[Opening Given entries section]
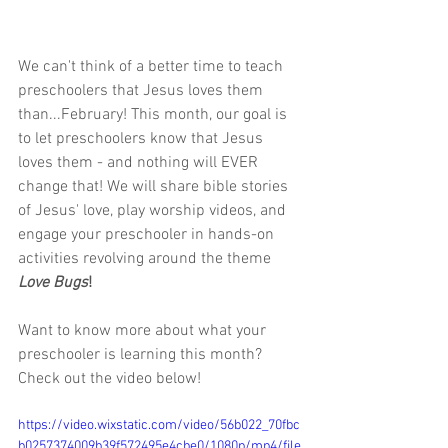
We can't think of a better time to teach 
preschoolers that Jesus loves them 
than...February! This month, our goal is 
to let preschoolers know that Jesus 
loves them - and nothing will EVER 
change that! We will share bible stories 
of Jesus' love, play worship videos, and 
engage your preschooler in hands-on 
activities revolving around the theme 
Love Bugs
!
Want to know more about what your 
preschooler is learning this month? 
Check out the video below!
https://video.wixstatic.com/video/56b022_70fbc
b0257374009b39f572495e4cbe0/1080p/mp4/file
[Closing Given entries section]
### Aim of the task
A copy of each line above that holds the word "loves" is the expected answer.

### Response box
preschoolers that Jesus loves them 
loves them - and nothing will EVER 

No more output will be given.